• _ACTIVITY_
Once the pictures are set aside, reproduce the entries below exactly.

┌─ DATA RECORDS

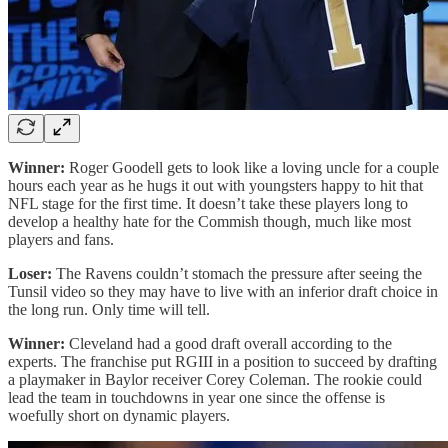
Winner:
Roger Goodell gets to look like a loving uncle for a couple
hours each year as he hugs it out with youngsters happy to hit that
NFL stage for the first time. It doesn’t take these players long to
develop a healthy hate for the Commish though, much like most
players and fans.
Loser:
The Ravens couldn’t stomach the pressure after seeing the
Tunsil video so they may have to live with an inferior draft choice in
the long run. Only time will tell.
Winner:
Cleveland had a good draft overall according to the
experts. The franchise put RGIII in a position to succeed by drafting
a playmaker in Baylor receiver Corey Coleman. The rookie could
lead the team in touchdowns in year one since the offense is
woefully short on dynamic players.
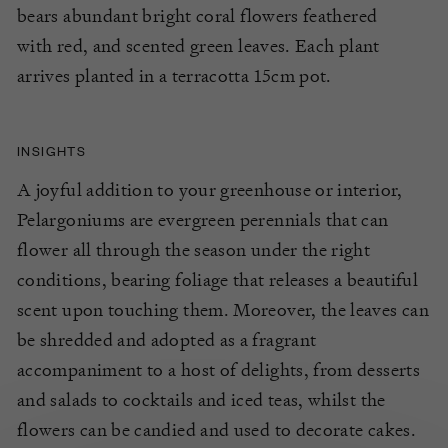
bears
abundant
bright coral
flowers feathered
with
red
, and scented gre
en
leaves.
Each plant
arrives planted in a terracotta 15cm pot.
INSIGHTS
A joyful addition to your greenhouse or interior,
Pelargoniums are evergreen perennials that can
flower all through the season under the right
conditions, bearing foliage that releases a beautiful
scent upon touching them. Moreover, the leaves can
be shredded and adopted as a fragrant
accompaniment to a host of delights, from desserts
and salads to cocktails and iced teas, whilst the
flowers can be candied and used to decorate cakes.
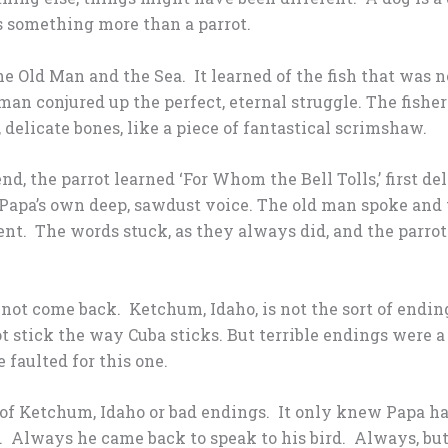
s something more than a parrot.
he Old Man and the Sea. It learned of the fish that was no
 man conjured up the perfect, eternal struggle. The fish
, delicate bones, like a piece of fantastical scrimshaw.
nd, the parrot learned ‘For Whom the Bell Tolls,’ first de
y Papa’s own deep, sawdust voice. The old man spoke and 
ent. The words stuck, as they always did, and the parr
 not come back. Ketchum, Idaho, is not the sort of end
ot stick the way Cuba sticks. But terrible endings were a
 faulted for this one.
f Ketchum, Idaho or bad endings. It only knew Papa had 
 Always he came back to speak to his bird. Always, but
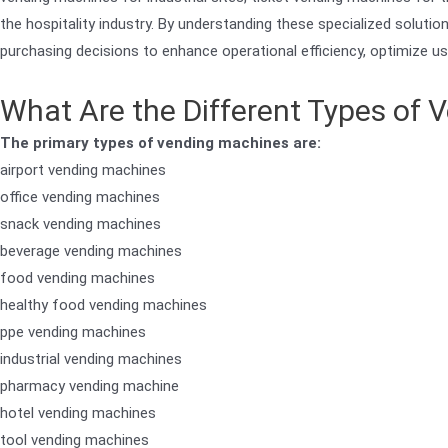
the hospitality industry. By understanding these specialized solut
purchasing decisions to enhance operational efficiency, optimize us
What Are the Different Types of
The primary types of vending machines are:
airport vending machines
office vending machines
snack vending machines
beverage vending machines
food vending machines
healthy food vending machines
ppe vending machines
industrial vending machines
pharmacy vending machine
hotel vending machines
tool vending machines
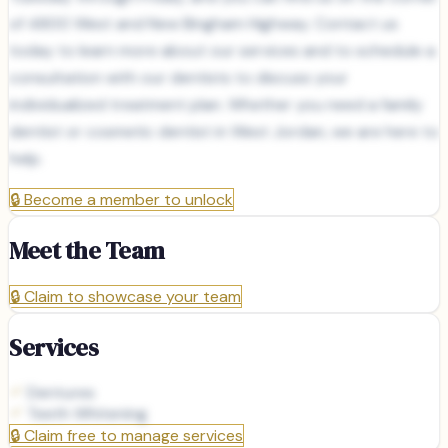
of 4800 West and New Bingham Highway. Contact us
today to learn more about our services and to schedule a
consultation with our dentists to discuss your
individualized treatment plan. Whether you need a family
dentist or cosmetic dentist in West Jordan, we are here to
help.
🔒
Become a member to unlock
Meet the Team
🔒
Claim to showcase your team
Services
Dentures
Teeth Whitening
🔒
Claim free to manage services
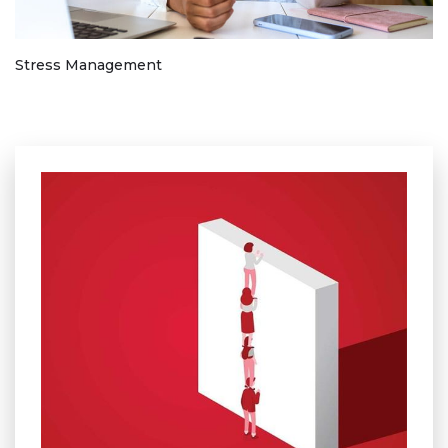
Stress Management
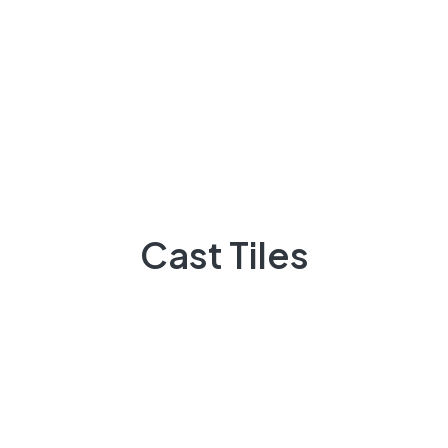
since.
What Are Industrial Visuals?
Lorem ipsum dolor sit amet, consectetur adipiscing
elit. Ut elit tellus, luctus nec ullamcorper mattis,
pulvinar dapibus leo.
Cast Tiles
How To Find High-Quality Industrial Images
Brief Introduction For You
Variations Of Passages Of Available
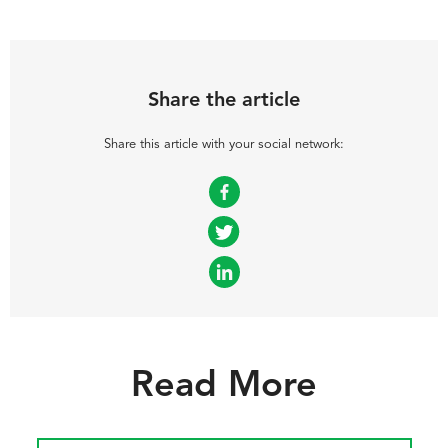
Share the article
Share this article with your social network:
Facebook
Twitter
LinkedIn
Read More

└─

• _EXERCISE SOLUTION_
Winner:
Roger Goodell gets to look like a loving uncle for a couple
hours each year as he hugs it out with youngsters happy to hit that
NFL stage for the first time. It doesn’t take these players long to
develop a healthy hate for the Commish though, much like most
players and fans.
Loser:
The Ravens couldn’t stomach the pressure after seeing the
Tunsil video so they may have to live with an inferior draft choice in
the long run. Only time will tell.
Winner:
Cleveland had a good draft overall according to the
experts. The franchise put RGIII in a position to succeed by drafting
a playmaker in Baylor receiver Corey Coleman. The rookie could
lead the team in touchdowns in year one since the offense is
woefully short on dynamic players.
bears
abundant
bright coral
flowers feathered
with
red
, and scented gre
en
leaves.
Each plant
arrives planted in a terracotta 15cm pot.
INSIGHTS
A joyful addition to your greenhouse or interior,
Pelargoniums are evergreen perennials that can
flower all through the season under the right
conditions, bearing foliage that releases a beautiful
scent upon touching them. Moreover, the leaves can
be shredded and adopted as a fragrant
accompaniment to a host of delights, from desserts
and salads to cocktails and iced teas, whilst the
flowers can be candied and used to decorate cakes.
s something more than a parrot.
he Old Man and the Sea. It learned of the fish that was no
 man conjured up the perfect, eternal struggle. The fish
, delicate bones, like a piece of fantastical scrimshaw.
nd, the parrot learned ‘For Whom the Bell Tolls,’ first de
y Papa’s own deep, sawdust voice. The old man spoke and 
ent. The words stuck, as they always did, and the parr
 not come back. Ketchum, Idaho, is not the sort of end
ot stick the way Cuba sticks. But terrible endings were a
 faulted for this one.
f Ketchum, Idaho or bad endings. It only knew Papa had 
 Always he came back to speak to his bird. Always, but
the hospitality industry. By understanding these specialized solut
purchasing decisions to enhance operational efficiency, optimize us
What Are the Different Types of
The primary types of vending machines are:
airport vending machines
office vending machines
snack vending machines
beverage vending machines
food vending machines
healthy food vending machines
ppe vending machines
industrial vending machines
pharmacy vending machine
hotel vending machines
tool vending machines
of 4800 West and New Bingham Highway. Contact us
today to learn more about our services and to schedule a
consultation with our dentists to discuss your
individualized treatment plan. Whether you need a family
dentist or cosmetic dentist in West Jordan, we are here to
help.
🔒
Become a member to unlock
Meet the Team
🔒
Claim to showcase your team
Services
Dentures
Teeth Whitening
🔒
Claim free to manage services
Stress Management
since.
What Are Industrial Visuals?
Lorem ipsum dolor sit amet, consectetur adipiscing
elit. Ut elit tellus, luctus nec ullamcorper mattis,
pulvinar dapibus leo.
Cast Tiles
How To Find High-Quality Industrial Images
Brief Introduction For You
Variations Of Passages Of Available
Share the article
Share this article with your social network:
Facebook
Twitter
LinkedIn
Read More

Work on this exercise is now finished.